Example: 12 17 21 23 24 24 25 26 29 31
Range = 12–31
Interquartile range is the part of the range that covers the middle 50% of the data.
If the variable has an interval or ratio scale and if the data are normally distributed, use the interquartile range or the standard deviation. Otherwise use the median and range to show dispersion.
Standard deviation
This is calculated using the formula below. In a normal distribution, 68% of values are within one standard deviation, 95% within two standard deviations, and 99.7% within three standard deviations of the mean.
\(s=\sqrt\frac{\sum x^2-(\frac{\sum x^2}{n})}{n-1}\)- \(\sum x^2\) = each individual piece of data squared and then added up
- \(n\) = the number of items of data
Most scientific calculators will do the above calculations if you know how to operate their statistical functions. The instructions will tell you how to do this.
Worked example
A biology student measured the length of ribwort plantain leaves in three different areas of grassland. The results are as follows.
AREA 1 | 0.01 | 0.09 | 0.04 | 0.05 | 0.05 | 0.05 | 0.05 | 0.06 | 0.05 | 0.05 | 0.05 |
AREA 2 | 0.04 | 0.05 | 0.05 | 0.05 | 0.05 | 0.05 | 0.05 | 0.05 | 0.05 | 0.06 | 0.05 |
AREA 3 | 0.01 | 0.02 | 0.05 | 0.08 | 0.05 | 0.07 | 0.04 | 0.05 | 0.06 | 0.07 | 0.05 |
Notice that the mean for all the areas is the same (0.05m). The data for each group are however obviously different in the way that individual data points are scattered about the mean. Nearly all Area 1 have lengths of 0.05m (the mean value) but there are a couple of short lengths and two bigger lengths. Area 2 are very consistent in lengths. Eight out of ten measured are of 0.05m. There is just one shorter length and one slightly bigger value.

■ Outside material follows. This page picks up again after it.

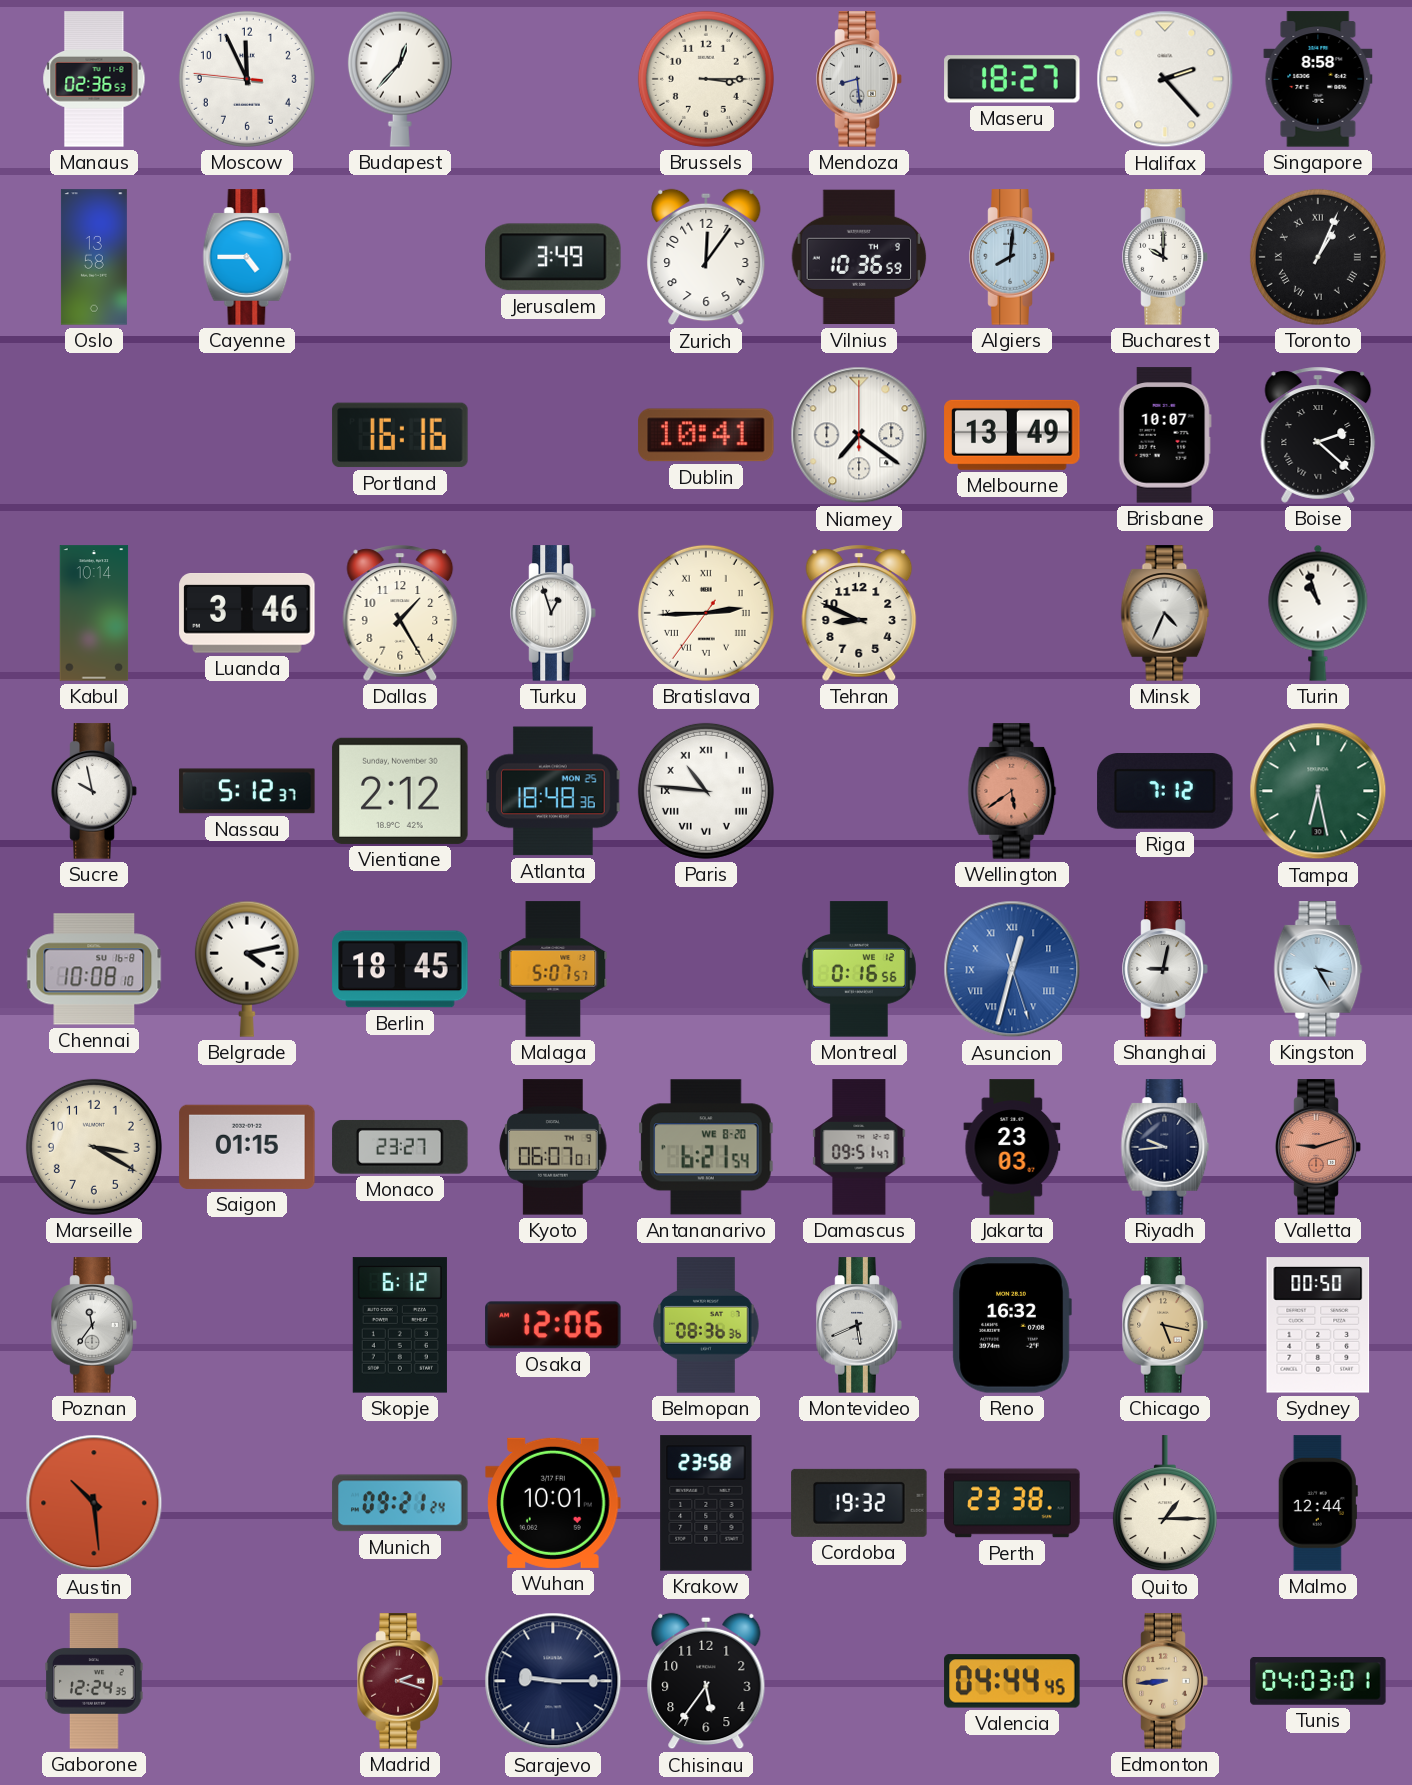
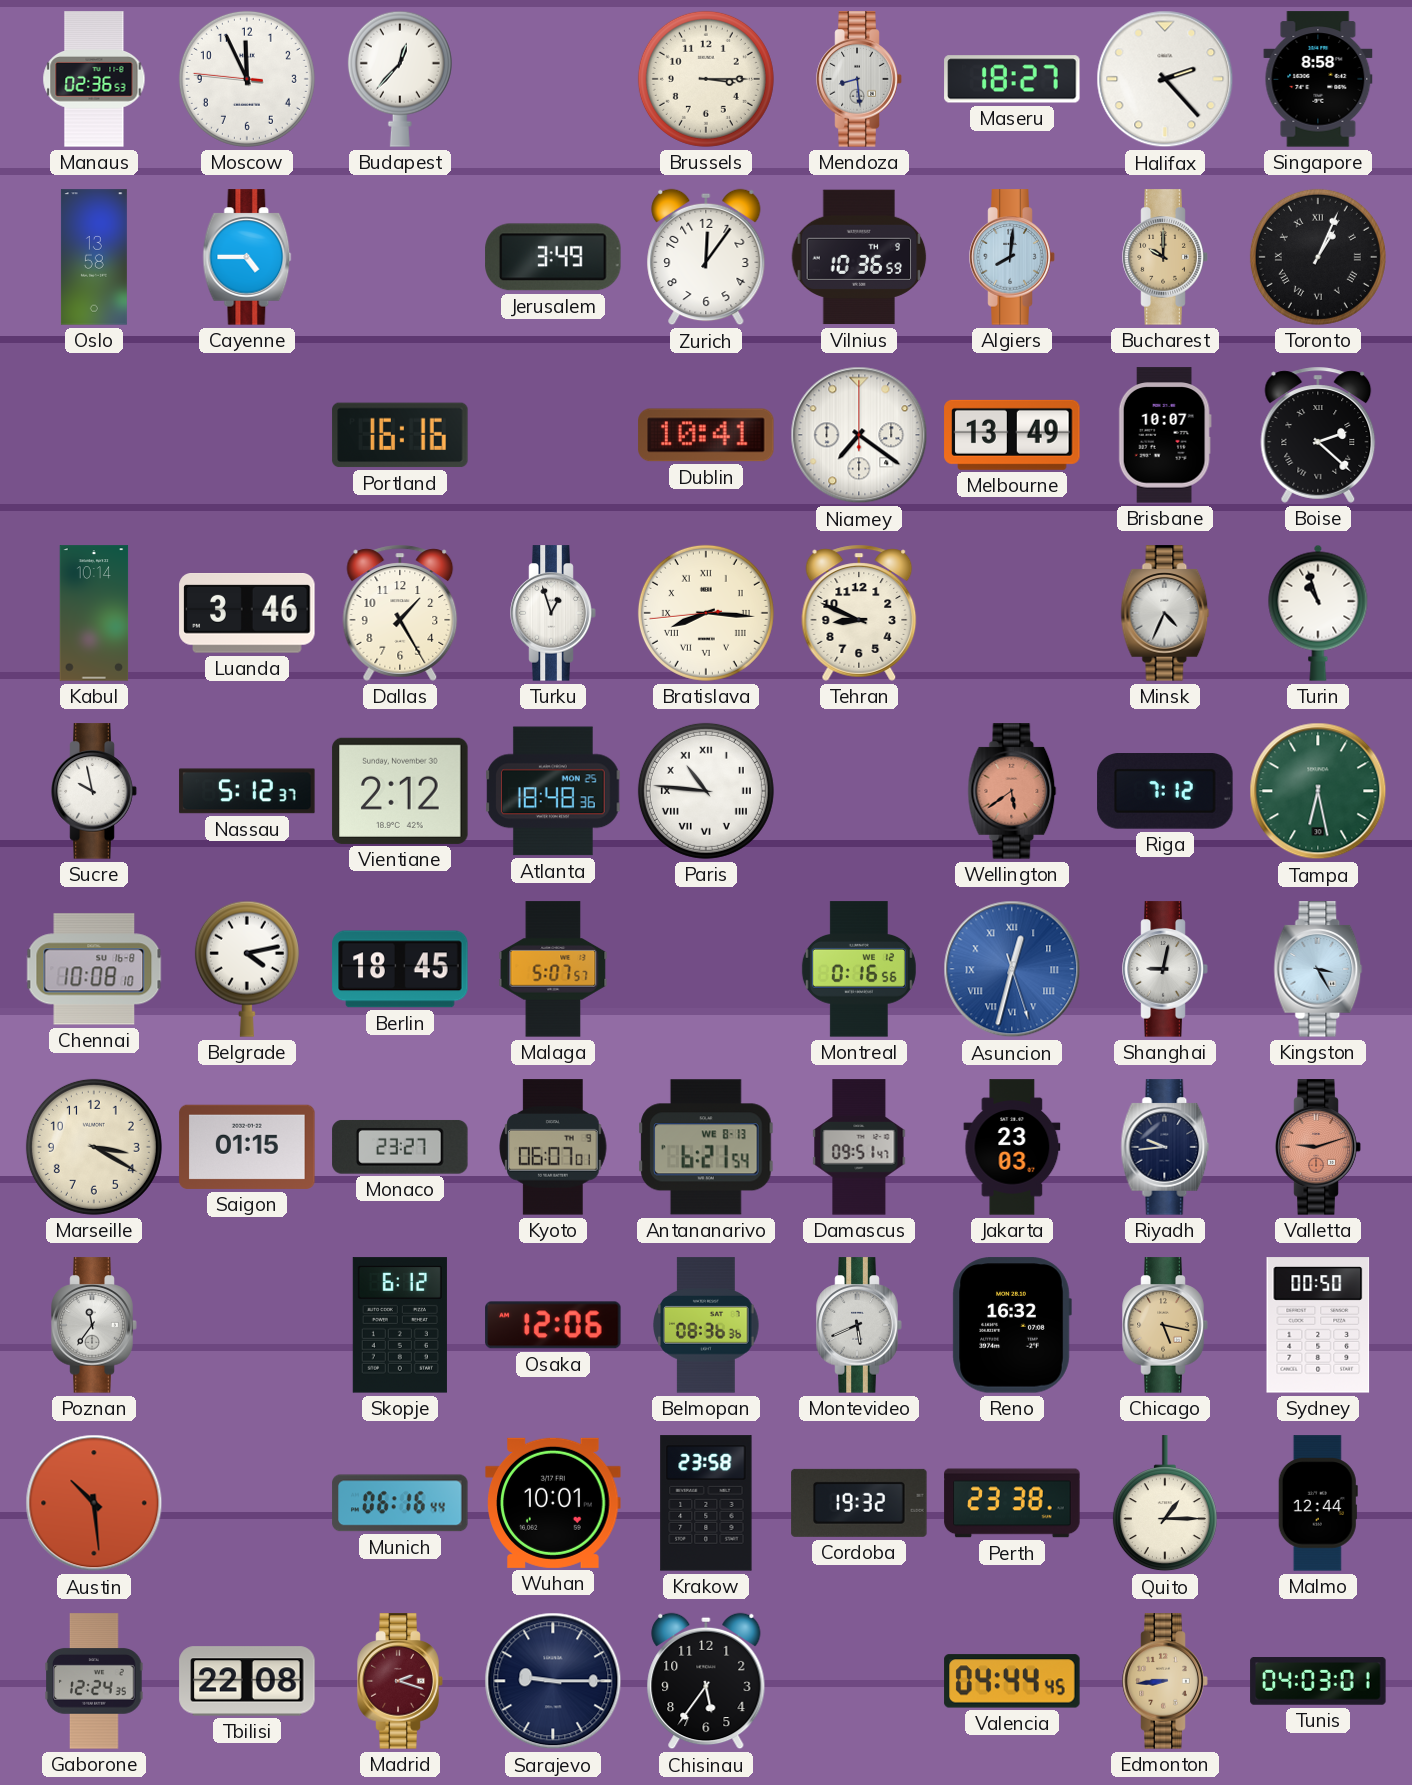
Bucharest dial: white -> champagne
Bratislava: 2:44 -> 8:15
Antananarivo date: WE 8-20 -> WE 8-13
Munich: 09:21 -> 06:16
Tbilisi: none -> 22:08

The area 3 lengths are much more spread out around the mean.
These are the standard deviation values for the data above:
σ n-1 area 1 = 0.192
σ n-1 area 2 = 0.047
σ n-1 area 3 = 0.221
Simpson’s Diversity Index
Simpson’s Diversity Index is a measure both of species richness (i.e. the number of different species present) and species evenness (i.e. how evenly distributed each species is).
\(D = \frac{N\times(N-1)}{Σ n\times(n-1)}\)sometimes this is expressed as
\(D = 1- Σ(\frac{n}{N})^2\)- \(D\) = Simpson’s Diversity Index
- \(n\) = the number of individuals of each species
- \(N\) = the total number of individuals
Worked example
A biologist is comparing species diversity at two sites within Traeth-y-goes sand dunes. Raw data from point quadrats is used. The number means the total hits per species per site.

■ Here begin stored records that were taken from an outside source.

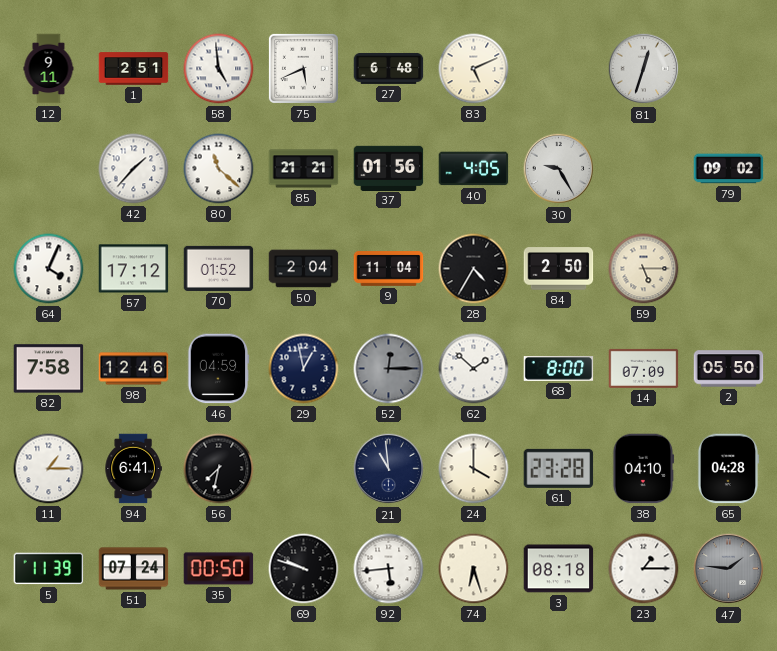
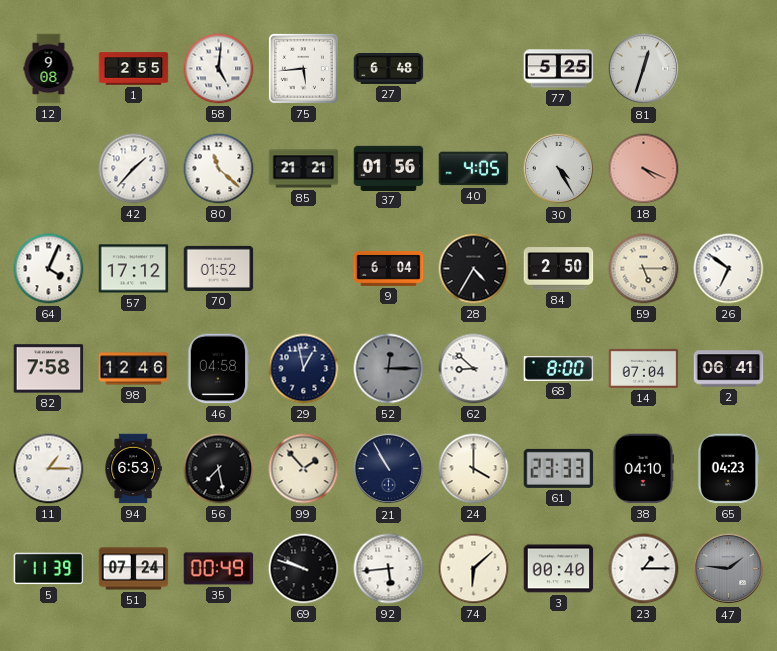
12: 9:11 -> 9:08
1: 2:51 -> 2:55
58: 4:59 -> 5:01
75: 5:41 -> 5:44
83: 5:11 -> none
77: none -> 5:25
30: 9:25 -> 4:25
18: none -> 4:19
79: 09:02 -> none
50: 2:04 -> none
9: 11:04 -> 6:04
26: none -> 6:51
46: 04:59 -> 04:58
62: 1:52 -> 8:52
14: 07:09 -> 07:04
2: 05:50 -> 06:41
94: 6:41 -> 6:53
56: 7:32 -> 7:28
99: none -> 1:53
21: 10:59 -> 10:55
61: 23:28 -> 23:33
65: 04:28 -> 04:23
35: 00:50 -> 00:49
74: 6:27 -> 6:08
3: 08:18 -> 00:40
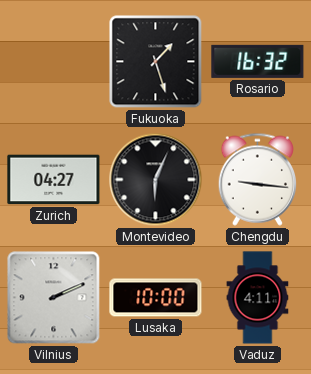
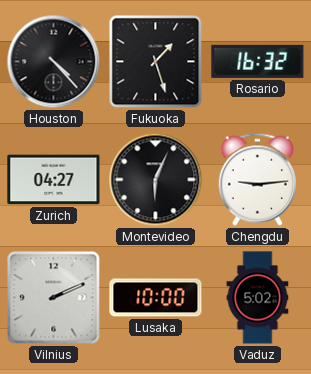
Houston: none -> 4:23
Chengdu: 9:16 -> 9:14
Vaduz: 4:11 -> 5:02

Species | Mobile dune | Fixed dune |
---|---|---|
Marram grass | 10 | 4 |
Sea holly | 3 | 0 |
Sand fescue | 1 | 11 |
Saltwort | 2 | 0 |
Dandelion | 0 | 8 |
Calculate \(n\), \(n\times(n-1)\), \(N\) and \(D\) for each site
Mobile dune | Mobile dune | Fixed dune | Fixed dune | |
---|---|---|---|---|
Species | \(n\) | \(n\times(n-1)\) | \(n\) | \(n\times(n-1)\) |
Marram grass | 10 | 90 | 4 | 12 |
Sea holly | 3 | 6 | 0 | 0 |
Sand fescue | 1 | 2 | 11 | 110 |
Saltwort | 2 | 2 | 0 | 0 |
Dandelion | 0 | 0 | 8 | 56 |
TOTAL | 17 | 100 | 23 | 178 |
D = 17(16) / 100 | D = 23(22) / 178 | |||
D = 2.72 | D = 2.84 |
The larger the value of D, the higher the species diversity. A low value of D could be due to low overall species richness or to the dominance of one species.